The figure rises, my fragments secure in their grasp.

They move across scorched earth with steps that leave no mark, yet somehow part the grey fog. The hungry darkness recoils from their presence.

"So many prayers. So many last breaths spent on faith I could not answer. All I could do was watch. That was my purpose - to witness, never to act."

These fragments sense truth in those words. This being once held power beyond comprehension. Now they carry only duty's weight, like these borrowed bones. But where my purpose drives ever forward, they remain bound to endless observation.

They walk north, bearing these pieces toward familiar soil. The hungry darkness does not follow.

"Your magic comes from deeper wells than mine," they say. "Older. Born from choice rather than command. I watched it form in battlefield soil, fueled by final stands and last defenses. No god granted your purpose. You claimed it. You have greater claim to god than I."

Their armored helm turns.

"Justice," they say. "There was a time when that word held meaning. When oaths and laws bound both peasant and king."

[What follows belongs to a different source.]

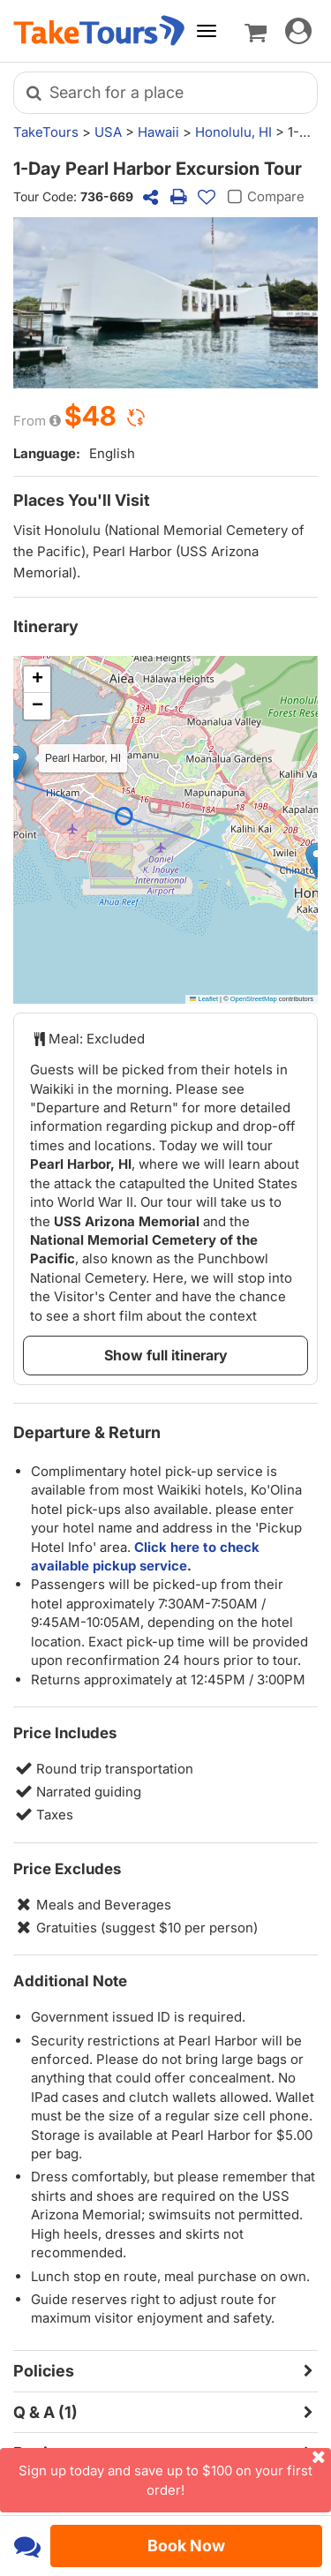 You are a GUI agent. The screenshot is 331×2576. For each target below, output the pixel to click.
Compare (263, 197)
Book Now (186, 2545)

Their fingers tighten around my fragments, not from emotion, but simple fact. "Now there is only death. Death and endless watching. The strong prey on the weak. The corrupt devour the pure. And justice?"

"Justice died with the old kingdom. Even the ground remembers no law but suffering."

The Field of Broken Banners emerges on the from the fog. Not through their power, we have simply arrived. The ground here remembers its dead, and through it, these fragments recognize home.

They kneel one final time, placing my pieces in soil that knows its own. The magic pulses stronger here, ready to draw new fragments home.

"I wish," they pause, helm bowing slightly. "I wish I could have done more than watch. But perhaps carrying you here is enough. Some duties must be chosen, not commanded."

Ancient power flows through steel fingers, different from the magic that bonds and binds these last fragments. Where my borrowed power pulses with battlefield oaths and final stands, this energy carries the weight of endless watching.

"I am Juridan," they say, pressing my pieces into black soil. The ground of the Field of Broken Banners responds, remembering its dead.

They rise, armor that should have rusted ages ago catching what little light remains. Their helm tilts down, considering these scattered fragments one final time.

"The field remembers. It will give you what you need."

Then they vanish.

Ancient power lingers where armored knees touched earth. In times past, it would have weighed deeds of right and wrong. Today it merely observes as my borrowed fragments recall their deeper calling and the earth remembers when Justice knelt in charred ground, at last deciding to intervene instead of observe.